*AIM OF THE TASK:* From the first line to the last, output the data exactly as it stands, minus its pictures.

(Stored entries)
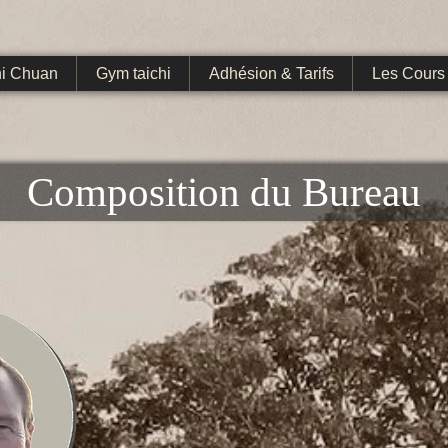
hi Chuan
Gym taichi
Adhésion & Tarifs
Les Cours
Composition du Bureau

*SOLUTION TO THIS EXERCISE:*
hi Chuan
Gym taichi
Adhésion & Tarifs
Les Cours
Composition du Bureau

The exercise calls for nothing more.